Pentagon liderleri perşembe günü ABD ordusunun Çin ile olası bir çatışmaya hazır olması gerektiğini söyleyerek, Kongre’yi Savunma Bakanlığı’nın Asya’daki ve dünyadaki kuvveti modernize edecek olan 842 milyar dolarlık bütçe teklifini onaylamaya zorladı.

ABD Savunma Bakanı Lloyd Austin, Temsilciler Meclisinde görüşülen Bakanlığının 2024 yılı bütçe talebine ilişkin, Çin’i işaret ederek, “Bu, doğrudan Amerika’yı 21. yüzyıl dünyasında güvende tutmayı amaçlayan bir bütçedir” dedi.

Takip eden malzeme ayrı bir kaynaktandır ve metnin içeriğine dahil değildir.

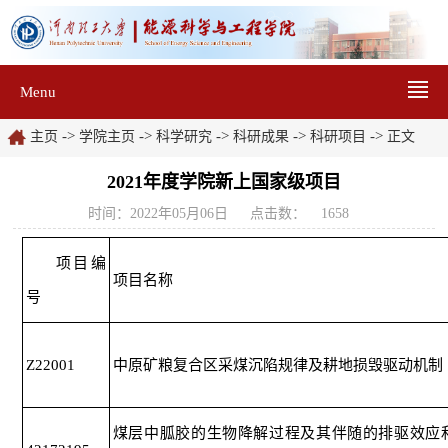
Menu
->
->
->
->
->
主页
学院主页
科学研究
科研成果
科研项目
正文
2021年度学院新上国家级项目
时间：2022年05月06日
点击数：
1658
项目编
项目名称
号
Z22001
中原矿粮复合区采煤沉陷规律及耕地损毁驱动机制
煤层中胍胶的生物降解过程及其伴随的排驱效应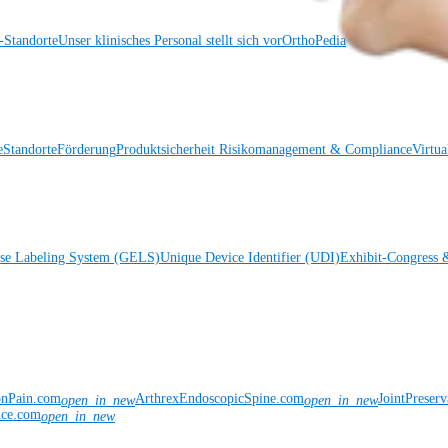
Standorte
Unser klinisches Personal stellt sich vor
OrthoPedia
e
Standorte
Förderung
Produktsicherheit
Risikomanagement & Compliance
Virtua
ise Labeling System (GELS)
Unique Device Identifier (UDI)
Exhibit-Congress 
onPain.com
ArthrexEndoscopicSpine.com
JointPreser
open_in_new
open_in_new
nce.com
open_in_new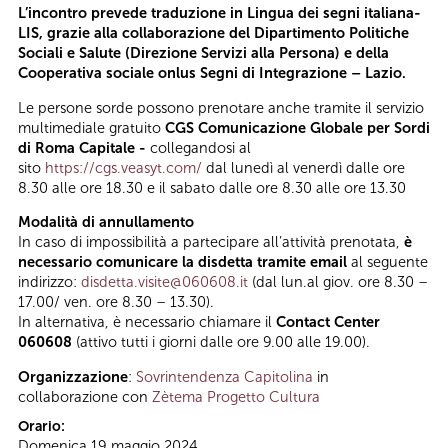
L’incontro prevede traduzione in Lingua dei segni italiana-
LIS, grazie alla collaborazione del Dipartimento Politiche
Sociali e Salute (Direzione Servizi alla Persona) e della
Cooperativa sociale onlus Segni di Integrazione – Lazio.
Le persone sorde possono prenotare anche tramite il servizio
multimediale gratuito
CGS Comunicazione Globale per Sordi
di Roma Capitale -
collegandosi al
sito
https://cgs.veasyt.com/
dal lunedì al venerdì dalle ore
8.30 alle ore 18.30 e il sabato dalle ore 8.30 alle ore 13.30
Modalità di annullamento
In caso di impossibilità a partecipare all’attività prenotata,
è
necessario comunicare la disdetta tramite email
al seguente
indirizzo:
disdetta.visite@060608.it
(dal lun.al giov. ore 8.30 –
17.00/ ven. ore 8.30 – 13.30).
In alternativa, è necessario chiamare il
Contact Center
060608
(attivo tutti i giorni dalle ore 9.00 alle 19.00).
Organizzazione
:
Sovrintendenza Capitolina
in
collaborazione con
Zètema Progetto Cultura
Orario:
Domenica 19 maggio 2024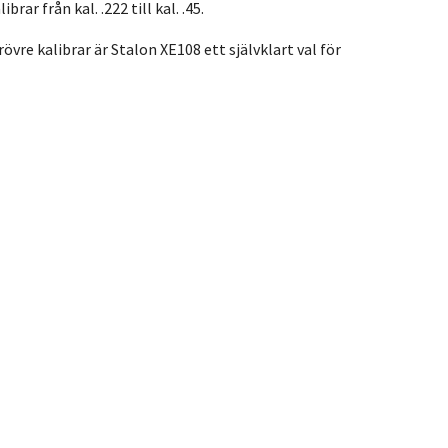
ar från kal. .222 till kal. .45.
re kalibrar är Stalon XE108 ett självklart val för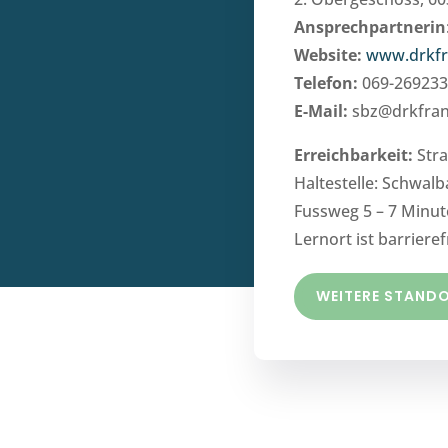
Ansprechpartnerin
Website:
www.drkfr
Telefon:
069-26923
E-Mail:
sbz@drkfran
Erreichbarkeit:
Str
Haltestelle: Schwal
Fussweg 5 – 7 Minu
Lernort ist barrieref
WEITERE STAND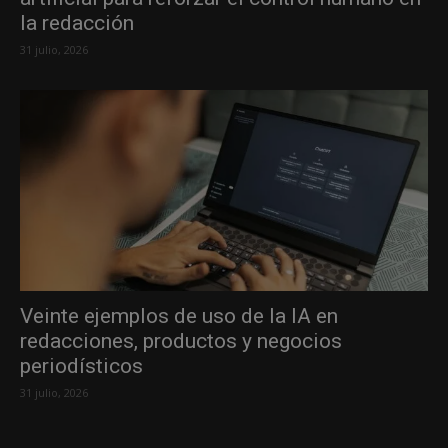
la redacción
31 julio, 2026
Veinte ejemplos de uso de la IA en
redacciones, productos y negocios
periodísticos
31 julio, 2026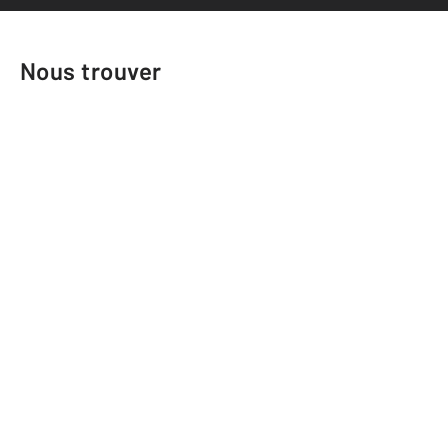
Nous trouver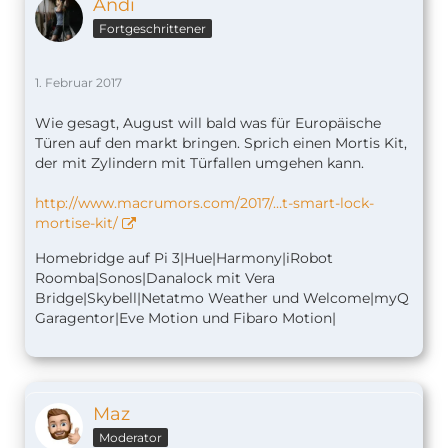
Andi
Fortgeschrittener
1. Februar 2017
Wie gesagt, August will bald was für Europäische
Türen auf den markt bringen. Sprich einen Mortis Kit,
der mit Zylindern mit Türfallen umgehen kann.
http://www.macrumors.com/2017/…t-smart-lock-
mortise-kit/
Homebridge auf Pi 3|Hue|Harmony|iRobot
Roomba|Sonos|Danalock mit Vera
Bridge|Skybell|Netatmo Weather und Welcome|myQ
Garagentor|Eve Motion und Fibaro Motion|
Maz
Moderator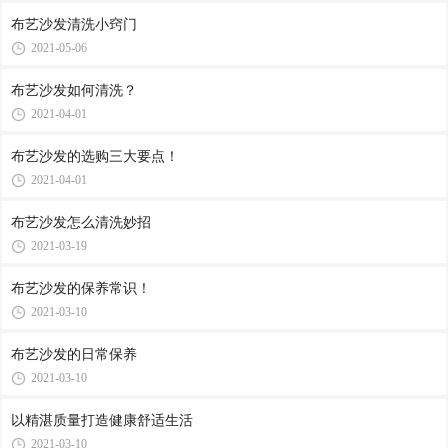
布艺沙发清洗小窍门
2021-05-06
布艺沙发如何清洗？
2021-04-01
布艺沙发的选购三大要点！
2021-04-01
布艺沙发怎么清洗妙招
2021-03-19
布艺沙发的保养常识！
2021-03-10
布艺沙发的日常保养
2021-03-10
以精湛质量打造健康舒适生活
2021-03-10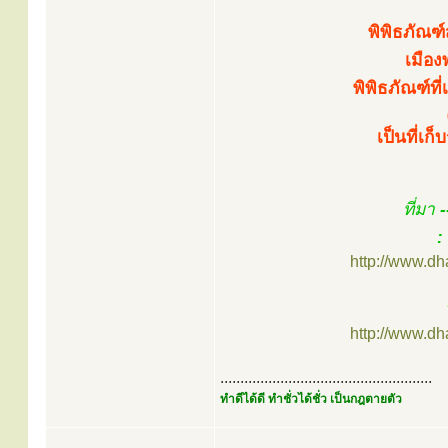
พิพิธภัณ
เมือง
พิพิธภัณฑ์ที
เป็นที่เ
ที่มา
-
:
http://www.d
http://www.d
.....................................................
ทำดีได้ดี ทำชั่วได้ชั่ว เป็นกฎตายตัว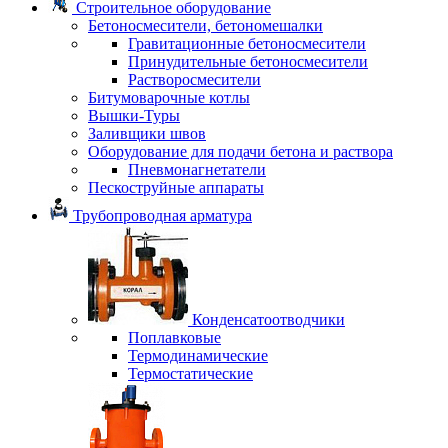
Строительное оборудование
Бетоносмесители, бетономешалки
Гравитационные бетоносмесители
Принудительные бетоносмесители
Растворосмесители
Битумоварочные котлы
Вышки-Туры
Заливщики швов
Оборудование для подачи бетона и раствора
Пневмонагнетатели
Пескоструйные аппараты
Трубопроводная арматура
Конденсатоотводчики
Поплавковые
Термодинамические
Термостатические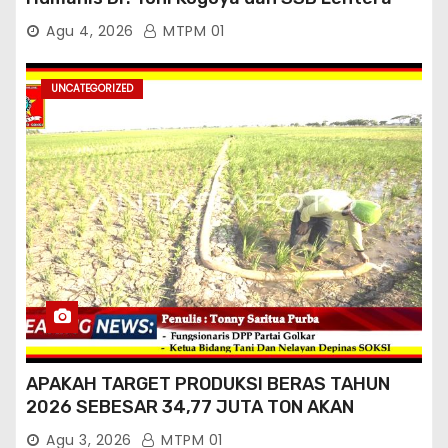
Timur
Agu 4, 2026
MTPM 01
UNCATEGORIZED
APAKAH TARGET PRODUKSI BERAS TAHUN
2026 SEBESAR 34,77 JUTA TON AKAN
TERCAPAI ?
Agu 3, 2026
MTPM 01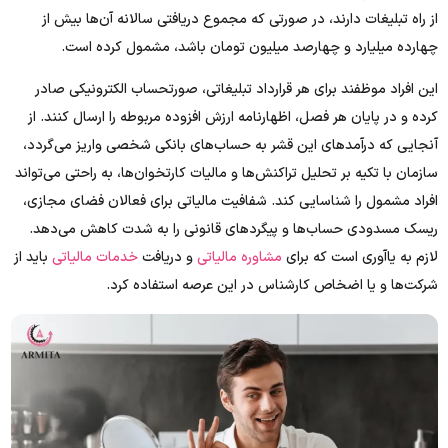
از راه تبلیغات دارند، در صورتی که مجموع دریافتی سالانه آن‌ها بیش از
چهارده میلیارد و چهارصد میلیون تومان باشد، مشمول کرده است.
این افراد موظفند برای هر قرارداد تبلیغاتی، صورتحساب الکترونیکی صادر
کرده و در پایان هر فصل، اظهارنامه ارزش افزوده مربوطه را ارسال کنند. از
آنجایی که درآمدهای این قشر به حساب‌های بانکی شخصی واریز می‌گردد،
سازمان با تکیه بر تحلیل تراکنش‌ها و مالیات کارتخوان‌ها، به راحتی می‌تواند
افراد مشمول را شناسایی کند. شفافیت مالیاتی برای فعالان فضای مجازی،
ریسک مسدودی حساب‌ها و پیگردهای قانونی را به شدت کاهش می‌دهد.
لازم به یاآوری است که برای
مشاوره مالیاتی
و دریافت
خدمات مالیاتی
باید از
شرکت‌ها و یا اضخاص کارشناس در این عرصه استفاده کرد.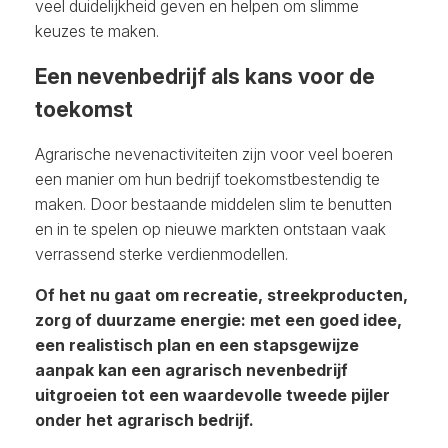
veel duidelijkheid geven en helpen om slimme
keuzes te maken.
Een nevenbedrijf als kans voor de
toekomst
Agrarische nevenactiviteiten zijn voor veel boeren
een manier om hun bedrijf toekomstbestendig te
maken. Door bestaande middelen slim te benutten
en in te spelen op nieuwe markten ontstaan vaak
verrassend sterke verdienmodellen.
Of het nu gaat om recreatie, streekproducten,
zorg of duurzame energie: met een goed idee,
een realistisch plan en een stapsgewijze
aanpak kan een agrarisch nevenbedrijf
uitgroeien tot een waardevolle tweede pijler
onder het agrarisch bedrijf.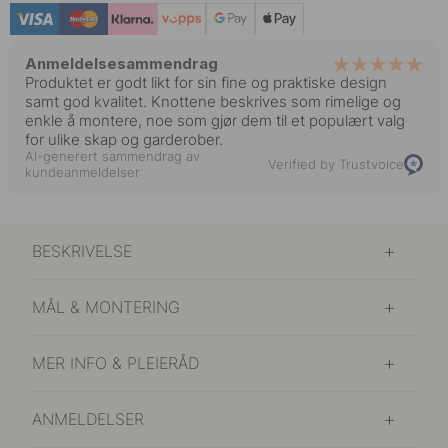
Anmeldelsesammendrag
Produktet er godt likt for sin fine og praktiske design
samt god kvalitet. Knottene beskrives som rimelige og
enkle å montere, noe som gjør dem til et populært valg
for ulike skap og garderober.
AI-generert sammendrag av
Verified by Trustvoice
kundeanmeldelser
BESKRIVELSE
MÅL & MONTERING
MER INFO & PLEIERÅD
ANMELDELSER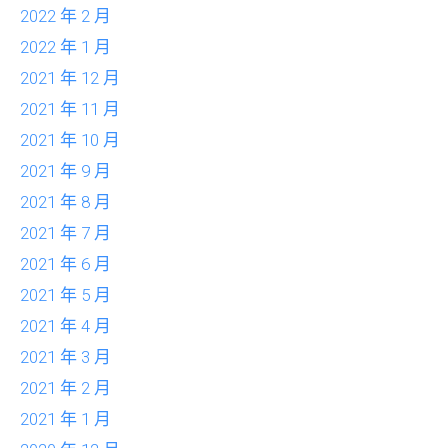
2022 年 2 月
2022 年 1 月
2021 年 12 月
2021 年 11 月
2021 年 10 月
2021 年 9 月
2021 年 8 月
2021 年 7 月
2021 年 6 月
2021 年 5 月
2021 年 4 月
2021 年 3 月
2021 年 2 月
2021 年 1 月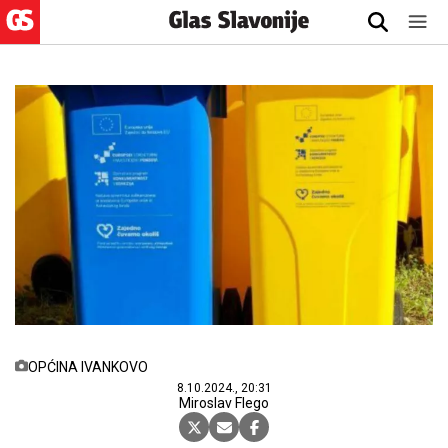
OPĆINA IVANKOVO
8.10.2024., 20:31
Miroslav Flego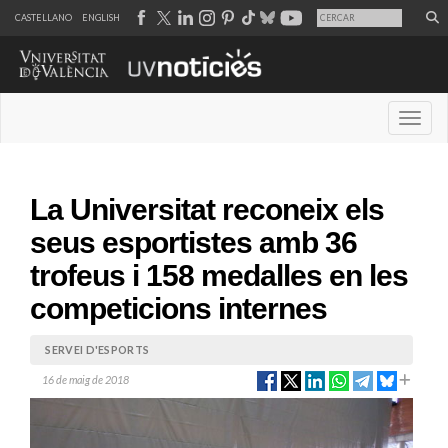
CASTELLANO
ENGLISH
Desple
La Universitat reconeix els
seus esportistes amb 36
trofeus i 158 medalles en les
competicions internes
SERVEI D'ESPORTS
16 de maig de 2018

Austin, Meclis Tahsisatlar Komitesi Savunma Alt Komitesi oturumunda Genelkurmay Başkanı Orgeneral Mark Milley ile açıklamalarda bulundu.

Görüşülen bütçenin, strateji odaklı bir bütçe olduğunu ve Çin Halk Cumhuriyeti ile stratejik rekabetin ciddiyetinden kaynaklandığını savunan Austin, “Çin tehdidine karşı Asya’daki ve dünyanın diğer bölgelerindeki kuvvetleri modernize etmek için 2024’te 842 milyar dolarlık askeri bütçeye ihtiyaç duyduklarını” dile getirdi.

“Şimdi Pentagon’da üç temel önceliğim var: Ulusumuzu savunmak, seçkin insanlarımıza sahip çıkmak ve takım çalışmasıyla başarılı olmak. Çin Halk Cumhuriyeti bizim ilerleme hızımızdır. Ve onunla rekabet için çok çalışıyoruz” ifadelerini kullanan Austin, onaylanmasını istediği bütçenin, ABD’nin Çin’e karşı üstünlüğünü artırarak “saldırganlığı caydırmak” amacını taşıdığını söyledi.

ABD Savunma Bakanı, Rusya-Ukrayna savaşına da atıfta bulunarak, “Ulusal savunma stratejimiz, Putin’in son derece saldırgan Rusya’sını akut bir tehdit olarak nitelendiriyor. Ukrayna’nın savunmasını, ne kadar sürerse sürsün destekleyeceğiz” dedi.

Lloyd Austin, Savunma Bakanlığının, İran, Kuzey Kore ve küresel terör gruplarının tehditlerine karşı koymanın yanı sıra “ufuk ötesi terörle mücadele yeteneklerinin” artırılması için de yatırım yaptığını vurguladı.

Austin, 2024 bütçesinden, iklim değişikliği ve “sınırları umursamayan” diğer 21. yüzyıl tehditleri karşısında hazırlıklı ve dayanıklı olmak için de pay ayrılacağını bildirdi.

‘Çin’i caydırabilmek için 1 numara kalmalıyız’

ABD Genelkurmay Başkanı Orgeneral Mark Milley de, Çin’in eylemlerinin, onu komşuları ve “muhtemelen” ABD ile karşı karşıya gelmeye ve potansiyel bir çatışmaya doğru götürdüğünü iddia etti.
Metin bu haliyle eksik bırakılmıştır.